──────── DATA FOR PROCESSING

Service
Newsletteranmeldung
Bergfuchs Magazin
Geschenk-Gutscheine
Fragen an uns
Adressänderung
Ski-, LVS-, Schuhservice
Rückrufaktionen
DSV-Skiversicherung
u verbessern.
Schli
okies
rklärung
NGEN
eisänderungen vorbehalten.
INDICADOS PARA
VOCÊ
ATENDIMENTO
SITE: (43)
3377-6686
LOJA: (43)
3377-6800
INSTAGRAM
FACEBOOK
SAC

────────────────
──────── DATA FOR PROCESSING

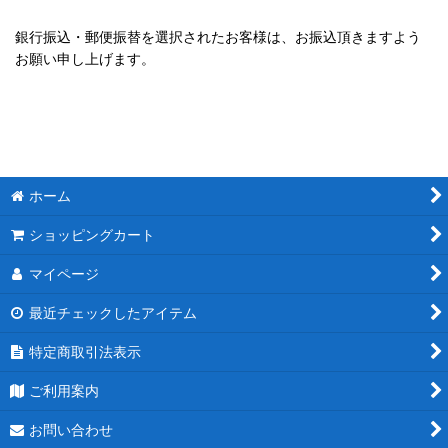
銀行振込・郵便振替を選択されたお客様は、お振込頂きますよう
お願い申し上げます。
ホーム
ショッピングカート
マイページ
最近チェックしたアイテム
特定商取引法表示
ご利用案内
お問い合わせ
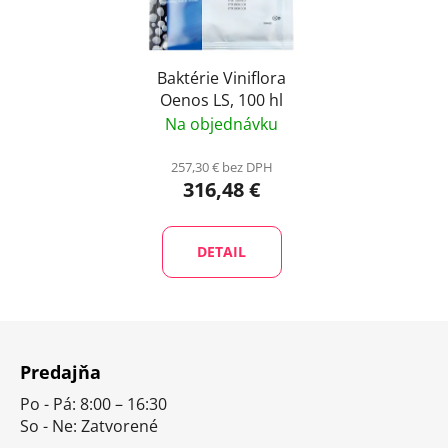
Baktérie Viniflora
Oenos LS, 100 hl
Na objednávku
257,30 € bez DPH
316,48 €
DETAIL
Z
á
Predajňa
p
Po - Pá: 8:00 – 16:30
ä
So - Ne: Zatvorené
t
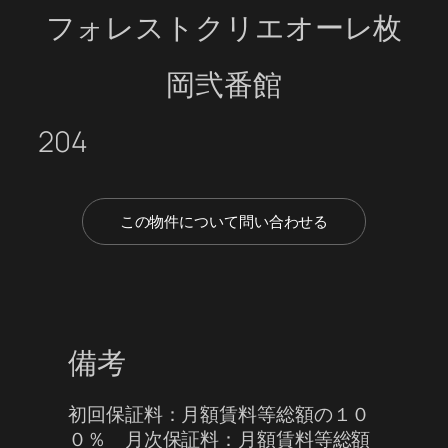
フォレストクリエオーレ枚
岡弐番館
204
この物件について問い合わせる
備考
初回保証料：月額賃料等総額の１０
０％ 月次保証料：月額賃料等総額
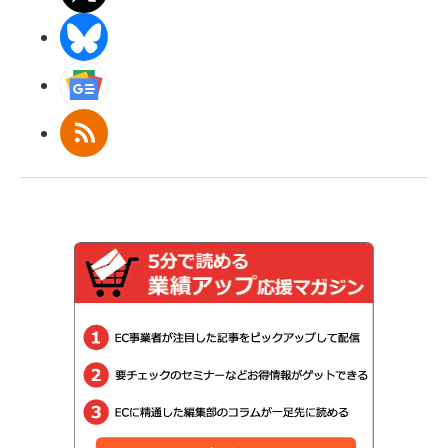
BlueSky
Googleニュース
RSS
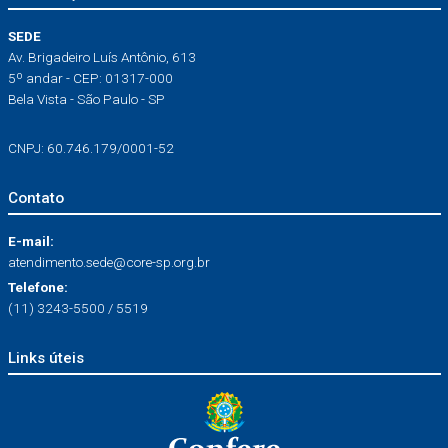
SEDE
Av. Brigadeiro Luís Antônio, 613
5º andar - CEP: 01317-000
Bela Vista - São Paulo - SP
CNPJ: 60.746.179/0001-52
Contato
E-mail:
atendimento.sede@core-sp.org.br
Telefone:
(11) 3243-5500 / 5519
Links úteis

────────────────

**ASSIGNMENT**
In the data above, retype only the stretch from the line with "０％ 月次保証料：月額賃料等総額" through the line with "Links úteis", word for word, and skip any pictures.

**ANSWER SECTION**
０％ 月次保証料：月額賃料等総額
BlueSky
Googleニュース
RSS
SEDE
Av. Brigadeiro Luís Antônio, 613
5º andar - CEP: 01317-000
Bela Vista - São Paulo - SP
CNPJ: 60.746.179/0001-52
Contato
E-mail:
atendimento.sede@core-sp.org.br
Telefone:
(11) 3243-5500 / 5519
Links úteis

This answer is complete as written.